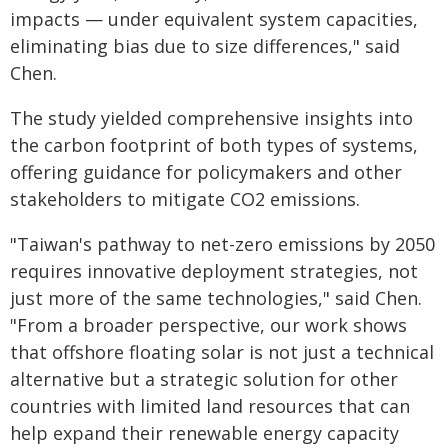
impacts — under equivalent system capacities,
eliminating bias due to size differences," said
Chen.
The study yielded comprehensive insights into
the carbon footprint of both types of systems,
offering guidance for policymakers and other
stakeholders to mitigate CO2 emissions.
"Taiwan's pathway to net-zero emissions by 2050
requires innovative deployment strategies, not
just more of the same technologies," said Chen.
"From a broader perspective, our work shows
that offshore floating solar is not just a technical
alternative but a strategic solution for other
countries with limited land resources that can
help expand their renewable energy capacity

Goal of the exercise:
Pictures must be left out when the records are transcribed exactly.

The answer:
impacts — under equivalent system capacities,
eliminating bias due to size differences," said
Chen.
The study yielded comprehensive insights into
the carbon footprint of both types of systems,
offering guidance for policymakers and other
stakeholders to mitigate CO2 emissions.
"Taiwan's pathway to net-zero emissions by 2050
requires innovative deployment strategies, not
just more of the same technologies," said Chen.
"From a broader perspective, our work shows
that offshore floating solar is not just a technical
alternative but a strategic solution for other
countries with limited land resources that can
help expand their renewable energy capacity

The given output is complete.